Abstract: The phenomenon of heterogeneous nucleation in the gas phase is briefly introduced, as well as a related instruments referred to as a condensation particle counter (CPCs). CPCs are widely used to detect single nanometer particles and molecular ions, by growing them into visible sizes. We review prior use of sheathed CPCs, where nanoparticles are exposed to a well-defined supersaturated state by being injected into the center of a larger “sheath” flow of air saturated with a vapor. An original member of this sheathed CPC class is the Variable Supersaturation Condensation Particle Sizer (VSCPS) of Gallar et al. (2006). A slight variant of this device is reexamined here with vapor of 1-butanol and an aerosol of highly uniform singly charged polyethylene glycol particles (diameter dp=3-9 nm), produced by a bipolar electrospray, and size-selected via mobility separation. These particles sense an almost uniform maximal saturation ratio Smax = C w, controlled linearly with the wet fraction w= Qsat/(Qsat+Qdry), by mixing two flows, Qdry and Qsat of dry and saturated air. We find substantially steeper activation probability curves P(w) than previously observed with any CPC.
Basic heterogeneous nucleation studies require knowledge of Smax, hence the constant C in the relation Smax = C w. Here we find C by assuming that classical heterogeneous nucleation theory with perfect wetting applies at the largest particle sizes. This choice of C fixes also the theoretically unspecified preexponential term K governing the nucleation rate. This results in excellent agreement between data and theory for the size dependence of Smax(dp) at P(w)=0.5 at all sizes studied. A very good agreement is also found for the entire activation probability curves P(Smax). This is the first successful confirmation of classical heterogeneous nucleation theory to become available.
Gallar, C. A. Brock, J. L. Jimenez, C. Simons, A Variable Supersaturation Condensation Particle Sizer, Aerosol Sci. & Techn. 40 (6) (2006) 431–436.
Biographical Sketch: Dr. Juan Fernandez de la Mora graduated from the School of Aeronautical Engineering (Madrid, 1975) and received a PhD from Yale’s School of Engineering (1981).

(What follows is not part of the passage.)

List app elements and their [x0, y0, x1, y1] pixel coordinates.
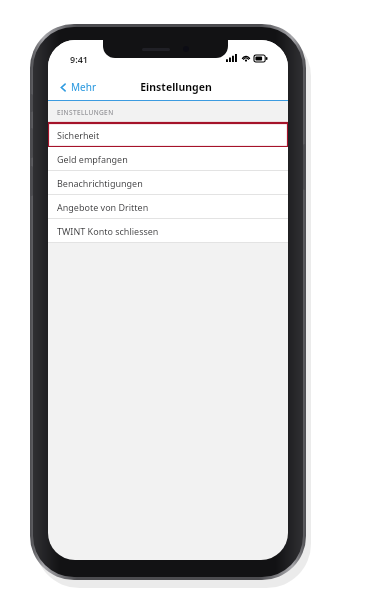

After a postdoctoral stage at UCLA, he joined the Yale faculty in 1981, where he became a Professor of Mechanical Engineering in1992. He has worked on the kinetic theory of gas mixtures, the structure of electrified liquid cones, and the separation of nanoparticles in the gas phase by inertial, electrical and condensation phenomena. He has co-authored nearly close to 200 articles and 14 US patents.